Brad Pitt in Burn After ReadingBURN AFTER READING

Brad Pitt is so adorably dim-witted in the Coen brothers' espionage comedy Burn After Reading, and John Malkovich is so hilariously profane (and singularly weird), that it's a little heartbreaking to admit just how disappointing the actors' debut outing with the Coens actually is. From 1984's Blood Simple to last year's No Country for Old Men, the filmography of Joel and Ethan has been chockablock with enjoyably eccentric throwaway characters. Until now, though, I'd never seen a Coen brothers movie that was nothing but a series of enjoyably eccentric throwaway characters; Pitt, Malkovich, and the film's other hard-working performers provide a decent enough time, yet I still left Burn Without Reading feeling a little bewildered and annoyed, and counting the months - hopefully not too many - until the siblings' next endeavor.

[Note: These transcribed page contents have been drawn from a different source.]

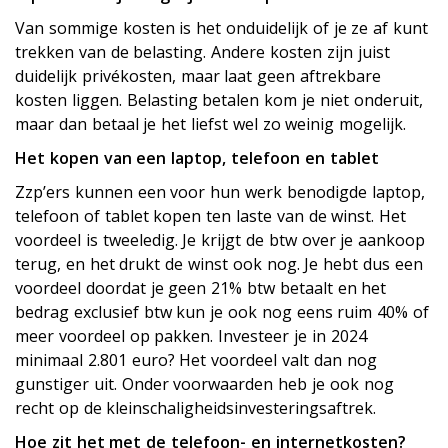
Van sommige kosten is het onduidelijk of je ze af kunt
trekken van de belasting. Andere kosten zijn juist
duidelijk privékosten, maar laat geen aftrekbare
kosten liggen. Belasting betalen kom je niet onderuit,
maar dan betaal je het liefst wel zo weinig mogelijk.
Het kopen van een laptop, telefoon en tablet
Zzp’ers kunnen een voor hun werk benodigde laptop,
telefoon of tablet kopen ten laste van de winst. Het
voordeel is tweeledig. Je krijgt de btw over je aankoop
terug, en het drukt de winst ook nog. Je hebt dus een
voordeel doordat je geen 21% btw betaalt en het
bedrag exclusief btw kun je ook nog eens ruim 40% of
meer voordeel op pakken. Investeer je in 2024
minimaal 2.801 euro? Het voordeel valt dan nog
gunstiger uit. Onder voorwaarden heb je ook nog
recht op de kleinschaligheidsinvesteringsaftrek.
Hoe zit het met de telefoon- en internetkosten?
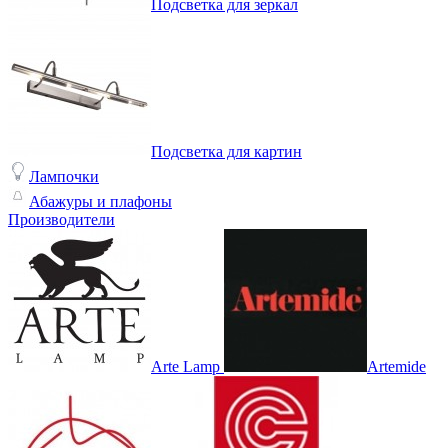
Подсветка для зеркал
Подсветка для картин
Лампочки
Абажуры и плафоны
Производители
Arte Lamp
Artemide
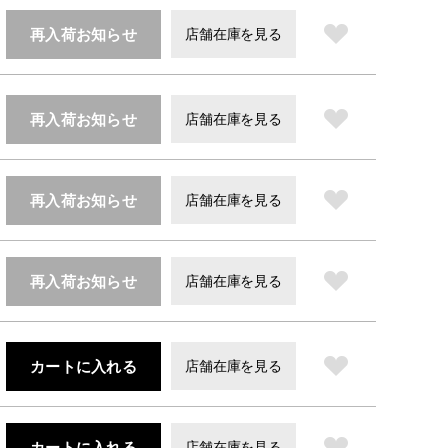
再入荷お知らせ
店舗在庫を見る
再入荷お知らせ
店舗在庫を見る
再入荷お知らせ
店舗在庫を見る
再入荷お知らせ
店舗在庫を見る
カートに入れる
店舗在庫を見る
カートに入れる
店舗在庫を見る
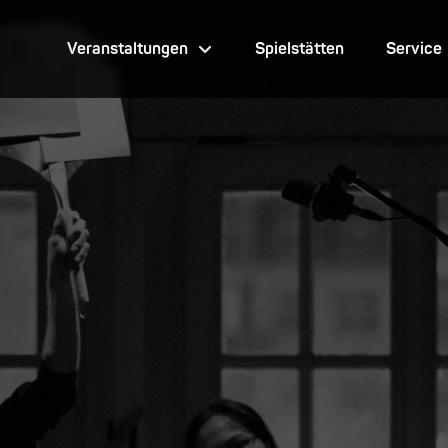
Veranstaltungen
Spielstätten
Service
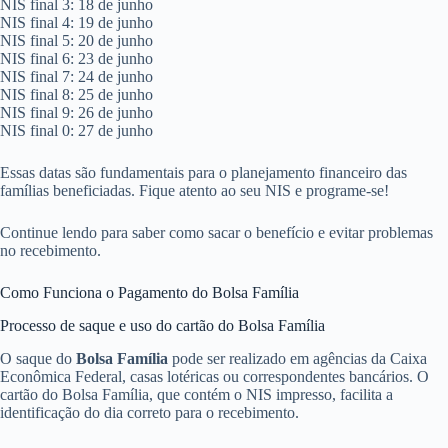
NIS final 3: 18 de junho
NIS final 4: 19 de junho
NIS final 5: 20 de junho
NIS final 6: 23 de junho
NIS final 7: 24 de junho
NIS final 8: 25 de junho
NIS final 9: 26 de junho
NIS final 0: 27 de junho
Essas datas são fundamentais para o planejamento financeiro das
famílias beneficiadas. Fique atento ao seu NIS e programe-se!
Continue lendo para saber como sacar o benefício e evitar problemas
no recebimento.
Como Funciona o Pagamento do Bolsa Família
Processo de saque e uso do cartão do Bolsa Família
O saque do
Bolsa Família
pode ser realizado em agências da Caixa
Econômica Federal, casas lotéricas ou correspondentes bancários. O
cartão do Bolsa Família, que contém o NIS impresso, facilita a
identificação do dia correto para o recebimento.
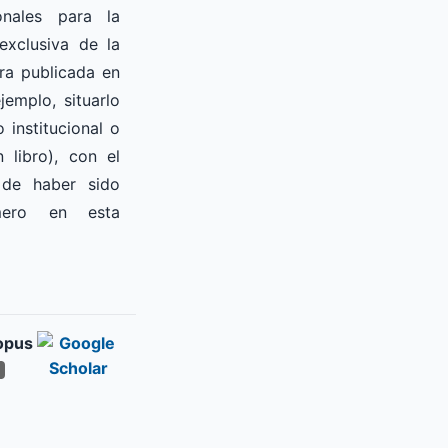
onales para la
exclusiva de la
ra publicada en
jemplo, situarlo
 institucional o
 libro), con el
 de haber sido
imero en esta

The film's strenuously labyrinthine plot, which involves blackmail, adultery, and ceaseless paranoia in Washington, D.C., is almost too torturous to explain, which is fine, because the Coens themselves don't seem much interested in their plot. It's difficult, however, to determine just what they are interested in here. We're given an avalanche of potentially amusing satirical figures (George Clooney's happily adulterous federal marshal, Frances McDormand's augmentation-obsessed gym employee, Tilda Swinton's two-timing D.C. socialite), but it isn't clear what they're meant to be satirizing - certainly something more than the rampant idiocy in our nation's capitol? - and their encounters and missed connections are so random as to be completely arbitrary. All throughout the film, you keep waiting for the "a-ha!" moment when the numerous, seemingly unconnected storylines and characters finally coalesce into some satisfying whole, and it never happens. (They come close in the final scene, but by then it's too late to care.)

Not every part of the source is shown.